Health Systems Urged to Prepare for Rising AI Enforcement in Healthcare
As artificial intelligence becomes increasingly embedded in healthcare operations, regulatory scrutiny is expected to intensify—prompting organizations to strengthen governance, documentation, and oversight frameworks.
That is the assessment of Jeff Wurzburg, who warns that enforcement activity, while still in its early stages, will expand significantly in the coming years.
Enforcement Likely to Leverage Existing Frameworks
Rather than introducing a standalone AI regulator, enforcement is expected to evolve through established oversight mechanisms led by agencies such as the Centers for Medicare and Medicaid Services (CMS), the HHS Office of Inspector General, and the U.S. Department of Justice.
“As AI becomes embedded in functions like utilization management, coding, and clinical decision support, regulators will focus less on the technology itself and more on its impact on coverage decisions and claims accuracy,” Wurzburg said.
At the core of enforcement, he noted, will be accountability—particularly whether decisions influenced by AI can be justified under Medicare, Medicaid, and commercial payer rules.
Fraud, Compliance, and Payment Integrity Risks
The most immediate risks stem from existing fraud and abuse laws. Regulators are expected to scrutinize whether AI-driven processes introduce:
- Improper financial incentives
- Systemic upcoding or inappropriate denials
- Reduced transparency in clinical decision-making
Automation at scale could amplify these risks, increasing exposure under laws such as the False Claims Act.
At the same time, healthcare organizations must navigate a growing patchwork of state-level regulations, which may conflict with federal requirements and complicate compliance for multi-state providers.
Governance and Board-Level Accountability
Wurzburg emphasized that governance failures—rather than isolated clinical errors—are likely to be the primary source of liability.
Health system boards are expected to exercise informed oversight of AI tools, particularly where they influence patient safety, care quality, and reimbursement.
“Boards do not need to understand the technical mechanics of AI, but they must understand where it impacts clinical judgment and financial outcomes,” he said.
Organizations lacking structured governance—such as defined committees, risk assessments, and regular reporting—may face heightened scrutiny from regulators and legal stakeholders.
Data Privacy and Security Concerns
The integration of AI into clinical and operational workflows also raises significant data privacy risks under HIPAA.
Potential issues include:
- Unauthorized disclosure of protected health information (PHI)
- Opaque data usage by AI systems
- Misalignment between vendor practices and regulatory requirements
Healthcare providers remain accountable for compliance, even when AI tools are developed or managed by third-party vendors.

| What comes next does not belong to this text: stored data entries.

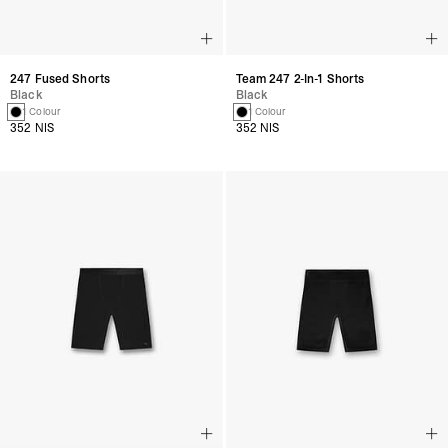
247 Fused Shorts
Team 247 2-In-1 Shorts
Black
Black
1 Colour
1 Colour
352 NIS
352 NIS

Addressing Bias and Discrimination Risks
Another key area of concern is algorithmic bias. AI systems trained on historical data may perpetuate disparities across race, age, disability, or other protected characteristics.
Such risks could trigger enforcement under civil rights laws, Medicare participation requirements, and state consumer protection regulations.
To mitigate exposure, organizations are advised to conduct rigorous vendor due diligence, maintain audit rights, and integrate AI oversight into broader compliance and quality programs.
Building a Strong Defense Strategy
In the event of regulatory investigations, defense strategies will focus less on the technology itself and more on demonstrating good-faith compliance with existing laws.
Key elements of a strong defense include:
- Evidence that AI tools functioned as decision support—not replacements for clinical judgment
- Alignment with established regulations, policies, and payer requirements
- Ongoing validation, monitoring, and corrective action processes
- Clear accountability structures and human oversight
Organizations must also ensure transparency in vendor relationships and avoid over-reliance on automated outputs.
Preparing for an Evolving Regulatory Landscape
As AI adoption accelerates, healthcare organizations are being urged to proactively strengthen governance and compliance frameworks.
“The key is not whether AI is used, but how it is governed,” Wurzburg noted.
With enforcement expected to grow alongside adoption, health systems that invest early in oversight, documentation, and accountability will be better positioned to navigate regulatory risks while leveraging AI to improve care delivery.